→ **Given information**:
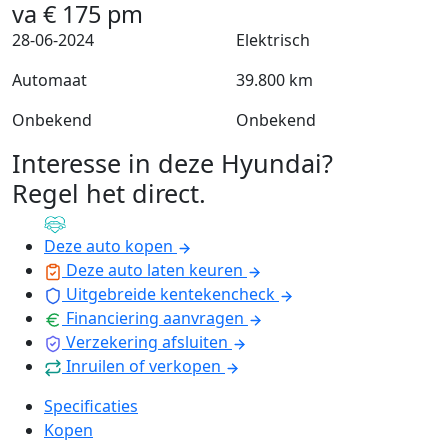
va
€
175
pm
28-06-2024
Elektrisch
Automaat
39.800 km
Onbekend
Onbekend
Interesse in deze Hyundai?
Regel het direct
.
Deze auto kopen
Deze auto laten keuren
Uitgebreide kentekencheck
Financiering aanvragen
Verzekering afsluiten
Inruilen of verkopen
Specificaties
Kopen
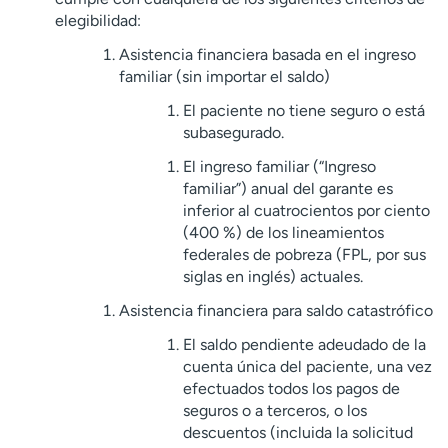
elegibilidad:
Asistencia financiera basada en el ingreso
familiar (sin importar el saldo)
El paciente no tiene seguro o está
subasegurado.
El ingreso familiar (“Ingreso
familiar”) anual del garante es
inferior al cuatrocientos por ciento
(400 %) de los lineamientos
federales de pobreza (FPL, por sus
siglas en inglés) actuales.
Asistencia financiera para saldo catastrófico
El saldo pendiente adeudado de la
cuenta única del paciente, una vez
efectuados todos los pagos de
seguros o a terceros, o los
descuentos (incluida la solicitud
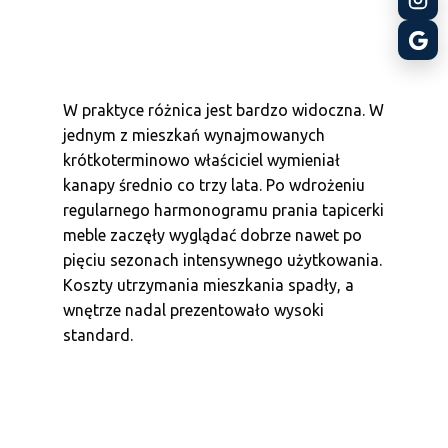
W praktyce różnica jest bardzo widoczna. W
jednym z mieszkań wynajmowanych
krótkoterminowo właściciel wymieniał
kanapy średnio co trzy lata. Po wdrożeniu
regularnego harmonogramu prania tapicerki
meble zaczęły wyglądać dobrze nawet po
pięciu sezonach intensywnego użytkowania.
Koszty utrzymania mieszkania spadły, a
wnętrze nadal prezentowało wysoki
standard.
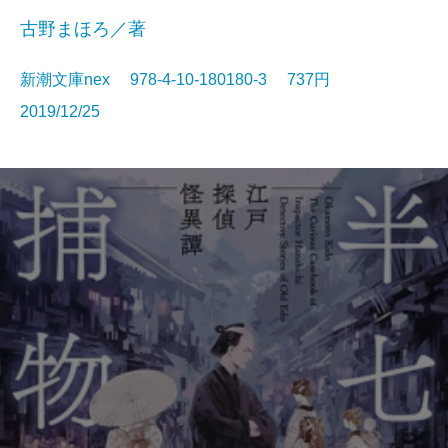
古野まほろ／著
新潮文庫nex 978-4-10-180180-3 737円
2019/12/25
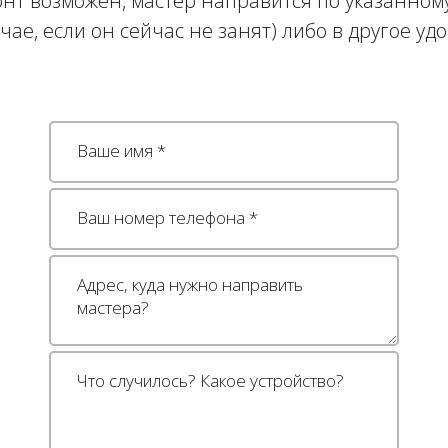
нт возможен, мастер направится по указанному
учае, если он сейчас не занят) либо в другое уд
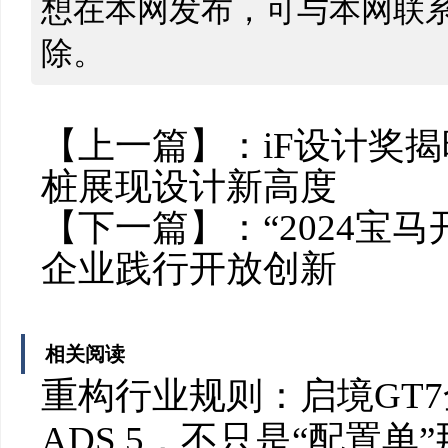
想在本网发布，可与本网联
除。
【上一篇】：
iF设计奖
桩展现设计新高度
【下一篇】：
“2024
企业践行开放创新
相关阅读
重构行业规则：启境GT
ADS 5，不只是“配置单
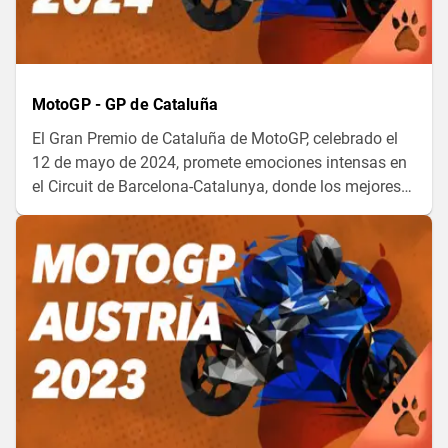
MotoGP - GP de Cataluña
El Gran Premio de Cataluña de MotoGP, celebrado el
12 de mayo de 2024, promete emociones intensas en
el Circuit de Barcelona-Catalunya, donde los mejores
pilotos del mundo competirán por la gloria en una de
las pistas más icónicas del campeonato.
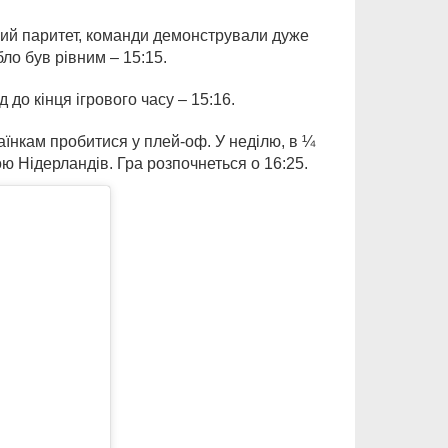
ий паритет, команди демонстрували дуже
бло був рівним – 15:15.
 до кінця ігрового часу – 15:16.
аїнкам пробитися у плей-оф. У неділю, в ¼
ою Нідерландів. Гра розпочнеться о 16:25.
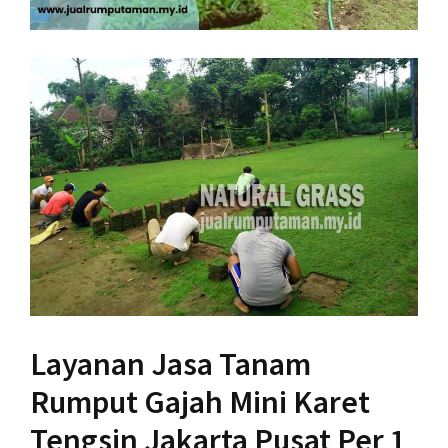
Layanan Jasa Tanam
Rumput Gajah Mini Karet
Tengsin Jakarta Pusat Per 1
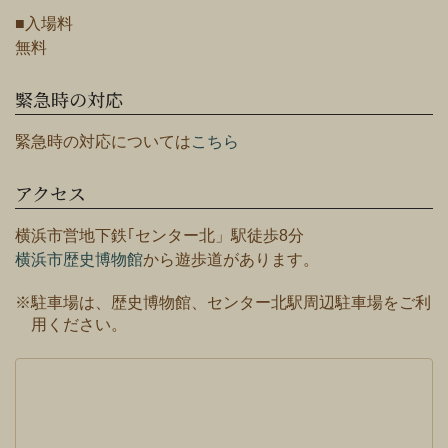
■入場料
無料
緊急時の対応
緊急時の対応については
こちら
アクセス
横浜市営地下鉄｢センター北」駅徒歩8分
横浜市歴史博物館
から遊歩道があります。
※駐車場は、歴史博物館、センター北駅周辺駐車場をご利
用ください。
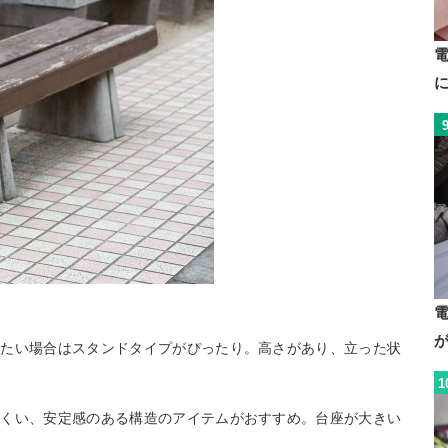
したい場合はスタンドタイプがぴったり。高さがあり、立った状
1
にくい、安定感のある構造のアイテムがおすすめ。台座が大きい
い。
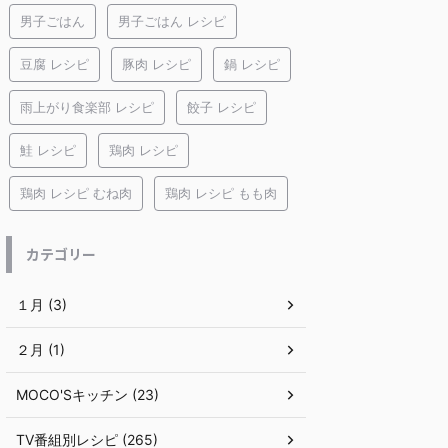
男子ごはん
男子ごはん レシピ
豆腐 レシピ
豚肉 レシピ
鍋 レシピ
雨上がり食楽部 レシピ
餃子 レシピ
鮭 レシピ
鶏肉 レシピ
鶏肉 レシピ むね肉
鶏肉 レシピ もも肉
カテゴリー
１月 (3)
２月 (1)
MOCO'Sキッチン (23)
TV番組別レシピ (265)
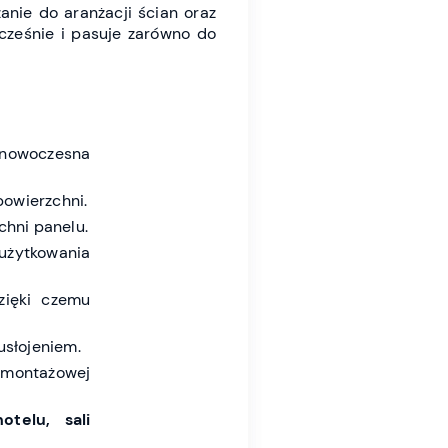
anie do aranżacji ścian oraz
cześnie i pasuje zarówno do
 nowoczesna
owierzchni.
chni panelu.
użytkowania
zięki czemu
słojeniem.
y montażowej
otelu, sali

→ **Work required**: An exact copy of the data above is required, printed without its pictures.

→ **Task result**:
va
€
175
pm
28-06-2024
Elektrisch
Automaat
39.800 km
Onbekend
Onbekend
Interesse in deze Hyundai?
Regel het direct
.
Deze auto kopen
Deze auto laten keuren
Uitgebreide kentekencheck
Financiering aanvragen
Verzekering afsluiten
Inruilen of verkopen
Specificaties
Kopen
elegibilidad:
Asistencia financiera basada en el ingreso
familiar (sin importar el saldo)
El paciente no tiene seguro o está
subasegurado.
El ingreso familiar (“Ingreso
familiar”) anual del garante es
inferior al cuatrocientos por ciento
(400 %) de los lineamientos
federales de pobreza (FPL, por sus
siglas en inglés) actuales.
Asistencia financiera para saldo catastrófico
El saldo pendiente adeudado de la
cuenta única del paciente, una vez
efectuados todos los pagos de
seguros o a terceros, o los
descuentos (incluida la solicitud
W praktyce różnica jest bardzo widoczna. W
jednym z mieszkań wynajmowanych
krótkoterminowo właściciel wymieniał
kanapy średnio co trzy lata. Po wdrożeniu
regularnego harmonogramu prania tapicerki
meble zaczęły wyglądać dobrze nawet po
pięciu sezonach intensywnego użytkowania.
Koszty utrzymania mieszkania spadły, a
wnętrze nadal prezentowało wysoki
standard.
古野まほろ／著
新潮文庫nex 978-4-10-180180-3 737円
2019/12/25
нт возможен, мастер направится по указанному
учае, если он сейчас не занят) либо в другое уд
想在本网发布，可与本网联
除。
【上一篇】：
iF设计奖
桩展现设计新高度
【下一篇】：
“2024
企业践行开放创新
相关阅读
重构行业规则：启境GT
ADS 5，不只是“配置单
MotoGP - GP de Cataluña
El Gran Premio de Cataluña de MotoGP, celebrado el
12 de mayo de 2024, promete emociones intensas en
el Circuit de Barcelona-Catalunya, donde los mejores
pilotos del mundo competirán por la gloria en una de
las pistas más icónicas del campeonato.
ий паритет, команди демонстрували дуже
бло був рівним – 15:15.
 до кінця ігрового часу – 15:16.
аїнкам пробитися у плей-оф. У неділю, в ¼
ою Нідерландів. Гра розпочнеться о 16:25.
Layanan Jasa Tanam
Rumput Gajah Mini Karet
Tengsin Jakarta Pusat Per 1
■入場料
無料
緊急時の対応
緊急時の対応については
こちら
アクセス
横浜市営地下鉄｢センター北」駅徒歩8分
横浜市歴史博物館
から遊歩道があります。
※駐車場は、歴史博物館、センター北駅周辺駐車場をご利
用ください。
したい場合はスタンドタイプがぴったり。高さがあり、立った状
1
にくい、安定感のある構造のアイテムがおすすめ。台座が大きい
い。
男子ごはん
男子ごはん レシピ
豆腐 レシピ
豚肉 レシピ
鍋 レシピ
雨上がり食楽部 レシピ
餃子 レシピ
鮭 レシピ
鶏肉 レシピ
鶏肉 レシピ むね肉
鶏肉 レシピ もも肉
カテゴリー
１月 (3)
２月 (1)
MOCO'Sキッチン (23)
TV番組別レシピ (265)
anie do aranżacji ścian oraz
cześnie i pasuje zarówno do
 nowoczesna
owierzchni.
chni panelu.
użytkowania
zięki czemu
słojeniem.
y montażowej
otelu, sali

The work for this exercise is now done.